Save settings and then hit write.
Plug in the pi. This will be a headless installation so we’re going to need the IP address of the machine so we can ssh into it. To get the IP, I’m going to log into my router and check the attached devices. How to do this varies by router but in general, there should be a tab in the menu bar for attached devices. In the table, I can see the pi’s IP is 10.0.0.6.
For pihole to work correctly, it needs a static IP. To ensure its IP doesn’t change, I’m going to reserve it. For my router, I went to “Lan Setup”, then hit “add” under Address Reservation.
Then, I selected the button for the PIHOLE then clicked add. The device name seen is different because this screen is using the hostname instead.
Now, I’ll ssh into the machine using the username created earlier.
Update the system with the following command:
sudo apt update && sudo apt upgrade -y.
Install pihole with:
curl -sSL https://install.pi-hole.net | bash.
Run the script and wait for the pihole installer to start. It may take a few minutes.
Click OK.
This is why we set a static IP earlier. Click continue.
This is a wired connection so I’ll choose eth0.
The IP address, netmask, and gateway are all correct so I’ll hit continue.
Choose an upstream DNS provider. This is what will resolve domain names for the internet.
Pihole needs lists to function. Choose yes. More lists can be added later.
Click yes to install the web interface.
Install the modules for the web interface
Enable logging.
Choose the level of detail wanted for logs.
The installation is done. Make note of the password so you can access the web interface.
Open a web browser to log in to the interface. You can use either the IP address of the server or the hostname assigned to the device when writing the Iso to the SD card. In my case, the address will be http://pihole.local/admin, where pihole.local is the assigned hostname of my device.
This is the dashboard. Take a look around. You can see under “Domains on Adlists” already has 151,072 domains.
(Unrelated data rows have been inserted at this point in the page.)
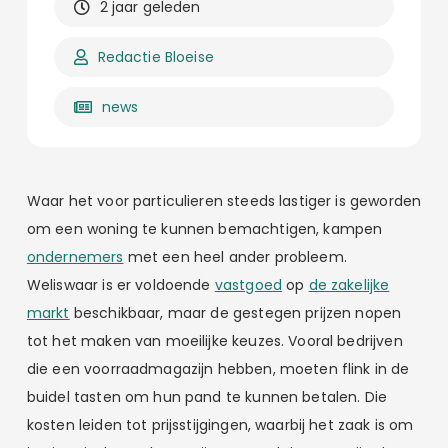
2 jaar geleden
Redactie Bloeise
news
Waar het voor particulieren steeds lastiger is geworden
om een woning te kunnen bemachtigen, kampen
ondernemers
met een heel ander probleem.
Weliswaar is er voldoende
vastgoed
op
de zakelijke
markt
beschikbaar, maar de gestegen prijzen nopen
tot het maken van moeilijke keuzes. Vooral bedrijven
die een voorraadmagazijn hebben, moeten flink in de
buidel tasten om hun pand te kunnen betalen. Die
kosten leiden tot prijsstijgingen, waarbij het zaak is om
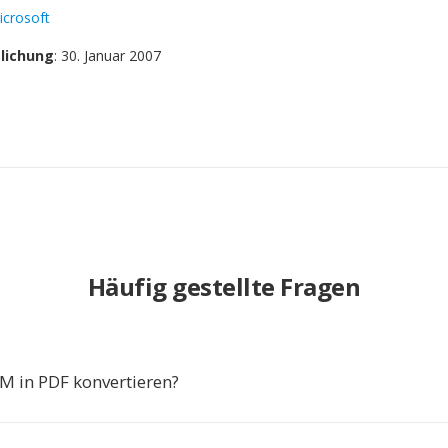
icrosoft
tlichung
: 30. Januar 2007
Häufig gestellte Fragen
 in PDF konvertieren?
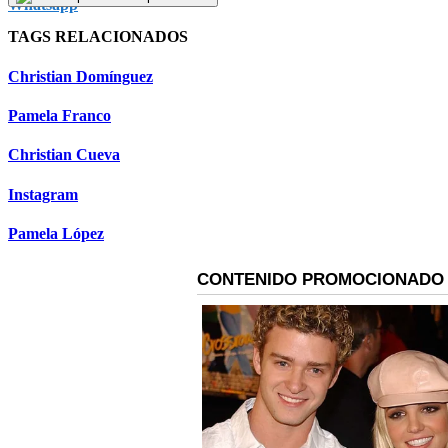
TAGS RELACIONADOS
Christian Domínguez
Pamela Franco
Christian Cueva
Instagram
Pamela López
These are the number of domains on the blocklist from the initial installation.
Before continuing, let’s change the password of the web interface. Back in the shell, type in pihole -a –p. Then type in your new password.
Now that pihole is installed and the web interface is enabled, the final step is to have other devices on the network use pihole as their DNS server. Most likely, the devices on your network are using your router as their DNS server. Instead of changing each device to point their DNS queries to the pihole server, we’re going to have our router use the pihole server as its DNS server.
Back in my router, I changed the settings to only Pihole as the DNS server. Now, all DNS requests from devices on the network will go to the router which will then get forwarded to the pihole server.
And now, our new network-wide ad blocking server is ready.
In a future post, we’ll use the local DNS feature of pihole so the other services on the network can reached with easy to remember names instead of IP addresses. We’ll also set up pihole as a recursive DNS server so our pihole server will handle upstream DNS requests as well.